My Beautiful President'S Wife
Episode 59



\*\*\*AUTHOR POV\*\*\*


Rumah Sakit L*n*x H*ll


Di depan ruangan UGD seorang wanita paruh baya yang masih terlihat cantik terlihat duduk di kursi tunggu dengan menelungkupkan wajahnya di antara telapak tangannya sambil menangis.


Setelah mendapat kabar kecelakaan yang menimpa anaknya ia buru - buru ke rumah sakit tempat anaknya di bawa saat ini.

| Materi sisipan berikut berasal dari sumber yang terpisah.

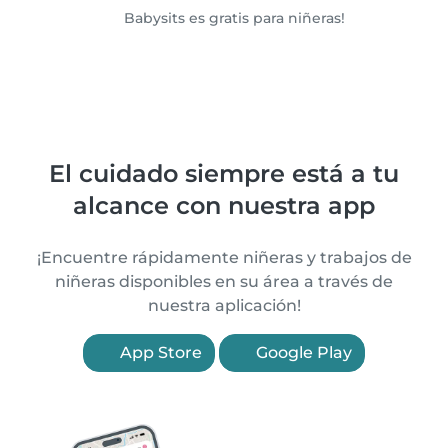
Babysits es gratis para niñeras!
El cuidado siempre está a tu
alcance con nuestra app
¡Encuentre rápidamente niñeras y trabajos de
niñeras disponibles en su área a través de
nuestra aplicación!
App Store
Google Play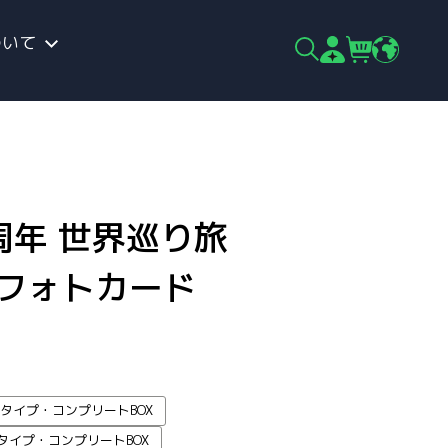
ついて
周年 世界巡り旅
風フォトカード
Aタイプ・コンプリートBOX
Bタイプ・コンプリートBOX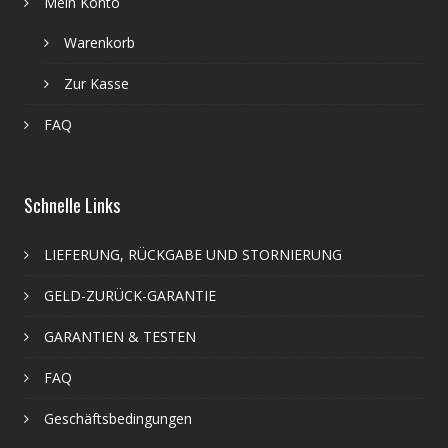
Mein Konto
Warenkorb
Zur Kasse
FAQ
Schnelle Links
LIEFERUNG, RÜCKGABE UND STORNIERUNG
GELD-ZURÜCK-GARANTIE
GARANTIEN & TESTEN
FAQ
Geschäftsbedingungen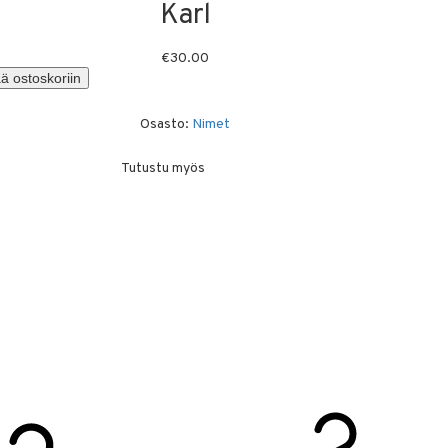
Karl
€
30.00
ä ostoskoriin
Osasto:
Nimet
Tutustu myös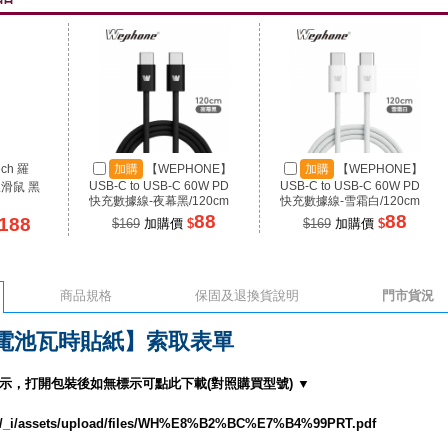
ech 羅
加購
【WEPHONE】
加購
【WEPHONE】
USB-C to USB-C 60W PD
USB-C to USB-C 60W PD
線滑鼠 黑
快充數據線-夜幕黑/120cm
快充數據線-雪霜白/120cm
88
88
188
$169
加購價
$
$169
加購價
$
商品規格
保固及退換貨說明
門市貨況
電池瓦時貼紙】索取表單
示，打開包裝後如無標示可點此下載(對照購買型號) ▼
tw/_i/assets/upload/files/WH%E8%B2%BC%E7%B4%99PRT.pdf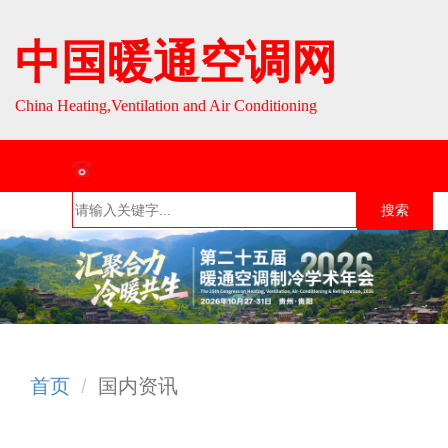
中国暖通空调网
China Heating,Ventilation and Air Conditioning
联系热线：010-64693287 / 010-64693285
搜索
首页
组织介
组织活
行业资
English
绍
动
讯
首页
国内资讯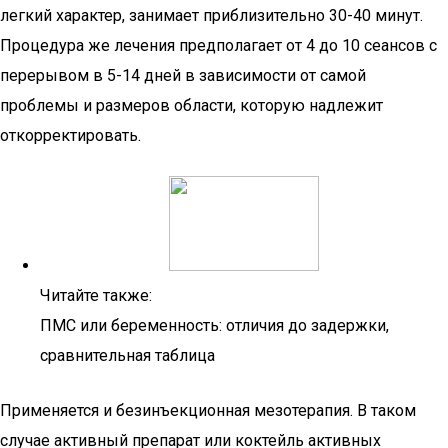
легкий характер, занимает приблизительно 30-40 минут.
Процедура же лечения предполагает от 4 до 10 сеансов с
перерывом в 5-14 дней в зависимости от самой
проблемы и размеров области, которую надлежит
откорректировать.
Читайте также:
ПМС или беременность: отличия до задержки,
сравнительная таблица
Применяется и безинъекционная мезотерапия. В таком
случае активный препарат или коктейль активных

Tiara yap wanita itu adalah Mommy Darren, saat dirinya berada di Mansionnya ia mendapat telfon dari pihak rumah sakit bahwa anaknya mengalami kecekaan dan di bawa ke Rumah Sakit L*n*x H*ll.


Setelah mendapat informasi tersebut ia buru - buru pergi ke rumah sakit dengan di antar sopirnya.

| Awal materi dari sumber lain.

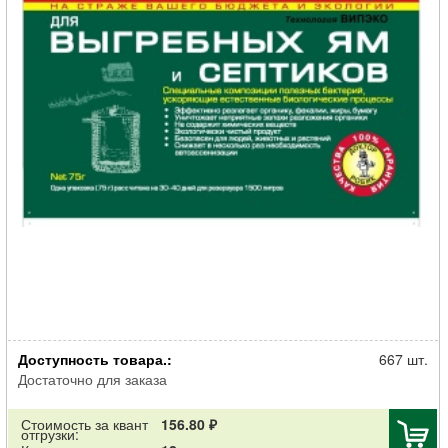
Очиститель Доктор Робик 109 септиков и выгребных ям 75г
Доступность товара.:
667 шт.
Достаточно для заказа
Стоимость за квант
156.80 ₽
отгрузки: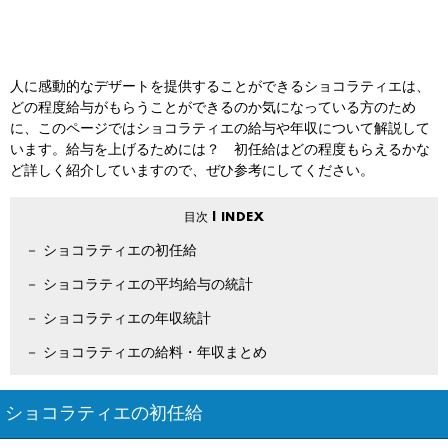
人に感動的なデザートを提供することができるショコラティエは、
どの程度給与がもらうことができるのか気になっている方のため
に、このページではショコラティエの給与や年収について解説して
います。給与を上げるためには？ 初任給はどの程度もらえるかな
ど詳しく紹介していますので、ぜひ参考にしてください。
ショコラティエの初任給
ショコラティエの平均給与の統計
ショコラティエの年収統計
ショコラティエの給料・年収まとめ
ショコラティエの初任給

" I haven't contacted Alexi, surely he doesn't know Darren's current situation " ( Aku belum menghubungi Alexi, pasti dia belum tau keadaan Darren saat ini )


Mommy Darren mengeluarkan handphone dari tas jinjingnya dan mencari kontak Alexi. Sambungan pertama, sambungan kedua tak ada sahutan sampai sambungan ketiga barulah terdengar sahutan dari sebrang telfon.

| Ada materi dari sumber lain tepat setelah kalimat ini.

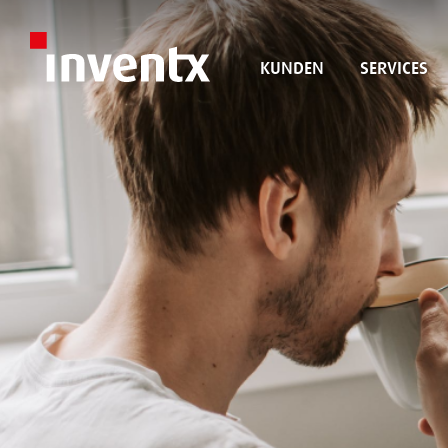
KUNDEN
SERVICES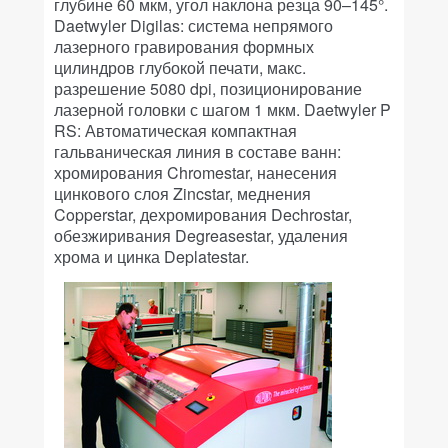
глубине 60 мкм, угол наклона резца 90–145°.
Daetwyler Digilas: система непрямого
лазерного гравирования формных
цилиндров глубокой печати, макс.
разрешение 5080 dpi, позиционирование
лазерной головки с шагом 1 мкм. Daetwyler P
RS: Автоматическая компактная
гальваническая линия в составе ванн:
хромирования Chromestar, нанесения
цинкового слоя Zincstar, меднения
Copperstar, дехромирования Dechrostar,
обезжиривания Degreasestar, удаления
хрома и цинка Deplatestar.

" Hello Mommy " ( Halo Mommy ) Sahut Alexi dari sebrang telfon.


Dengan tangisnya Tiara Mommy Darren menjawan. " A-Alexi Da-Darren "


" What's wrong with Darren Mommy, say ! " ( Ada apa dengan Darren Mommy, katakan ! ) Jawab Alexi tidak sabaran, tiba - tiba ia cemas apalagi Tiara Mommy Darren berkata sambil menangis tersedu - sedu seperti itu.


" Da-Darren Alexi accident, can you go to L*n*x H*ll Hospital ? " ( Da-Darren kecelakaan Alexi, bisakah kamu ke Rumah Sakit L*n*x H*ll ? ) Tiara masih menangis, ia tak kuasa menahan tangisnya jika anaknya seperti itu.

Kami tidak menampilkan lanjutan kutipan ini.